Does the VA combine or separately rate Contralateral Knee Pain / Osteoarthritis?

The VA rates Contralateral Knee Pain / Osteoarthritis separately under its own 38 CFR Part 4 diagnostic code, then combines it with Knee Injury (Patellofemoral Syndrome, Meniscus Tear, ACL/PCL) and all other service-connected ratings using the combined ratings formula under § 4.25. The formula applies the whole-person concept: a 50% combined existing rating plus a new 30% rating yields 65% (rounded to 70%), not 80%.

What legal standard applies to secondary service connection?

38 CFR § 3.310(a) states: "Disability which is proximately due to or the result of a service-connected disease or injury shall be service connected." The aggravation variant under § 3.310(b) applies where the primary condition permanently worsens a pre-existing disability beyond its natural progression. Both standards require a showing of nexus — a medical or scientific link between the primary condition and the secondary.

How strong is the medical evidence for this pairing?

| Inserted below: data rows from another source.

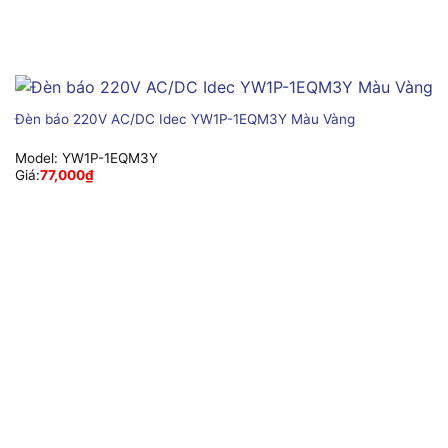
Đèn báo 220V AC/DC Idec YW1P-1EQM3Y Màu Vàng
Model:
YW1P-1EQM3Y
Giá:
77,000
₫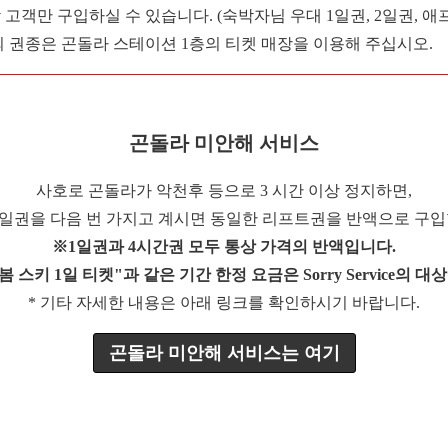
 고객만 구입하실 수 있습니다. (숙박자님 우대 1일권, 2일권, 애
외 권종은 곤돌라 스테이션 1층의 티켓 매장을 이용해 주십시오.
곤돌라 미안해 서비스
사호로 곤돌라가 악천후 등으로 3 시간 이상 정지하면,
1일권을 다음 번 가지고 계시면 동일한 리프트권을 반액으로 구입
※1일권과 4시간권 모두 통상 가격의 반액입니다.
봄 스키 1일 티켓"과 같은 기간 한정 요금은 Sorry Service의 
* 기타 자세한 내용은 아래 링크를 확인하시기 바랍니다.
곤돌라 미안해 서비스는 여기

The medical evidence supporting Contralateral Knee Pain / Osteoarthritis as secondary to Knee Injury (Patellofemoral Syndrome, Meniscus Tear, ACL/PCL) is rated strong. The unaffected (contralateral) knee undergoes accelerated wear when it assumes compensatory weight-bearing during ambulation with a symptomatic knee. Studies of knee osteoarthritis show that patients with unilateral knee OA develop contralateral OA at 4–7 times the rate of the general population. When one knee is painful, the body shifts 60–70% of body weight to the contralateral limb, creating overloading forces that exceed cartilage tolerance and initiate or accelerate osteoarthritis in the previously normal knee.

Do I need a nexus letter for a secondary claim?

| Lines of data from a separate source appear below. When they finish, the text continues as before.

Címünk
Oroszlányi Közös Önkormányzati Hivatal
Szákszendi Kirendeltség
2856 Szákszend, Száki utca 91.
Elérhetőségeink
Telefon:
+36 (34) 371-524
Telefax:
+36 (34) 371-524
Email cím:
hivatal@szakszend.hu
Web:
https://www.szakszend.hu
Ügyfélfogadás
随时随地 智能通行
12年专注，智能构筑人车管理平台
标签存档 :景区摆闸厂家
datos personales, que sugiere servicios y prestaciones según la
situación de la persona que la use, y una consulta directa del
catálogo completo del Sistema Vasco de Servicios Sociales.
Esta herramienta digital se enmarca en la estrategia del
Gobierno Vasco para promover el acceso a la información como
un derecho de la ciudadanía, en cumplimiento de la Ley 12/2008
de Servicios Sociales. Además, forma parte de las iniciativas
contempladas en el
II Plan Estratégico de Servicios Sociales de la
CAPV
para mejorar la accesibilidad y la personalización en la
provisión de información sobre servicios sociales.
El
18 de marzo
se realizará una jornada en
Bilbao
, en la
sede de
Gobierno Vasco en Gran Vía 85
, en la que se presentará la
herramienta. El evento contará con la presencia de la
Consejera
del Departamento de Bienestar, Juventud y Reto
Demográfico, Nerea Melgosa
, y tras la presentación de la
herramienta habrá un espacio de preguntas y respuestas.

The VA will not solicit nexus evidence on your behalf for secondary claims. In practice, a written nexus opinion from a private physician or independent medical examiner is essential — the VA's Compensation & Pension (C&P) examiner is not required to produce a favorable nexus opinion, and the VA has discretion to weigh competing opinions. Submitting a private nexus letter at the time of filing is the most reliable strategy.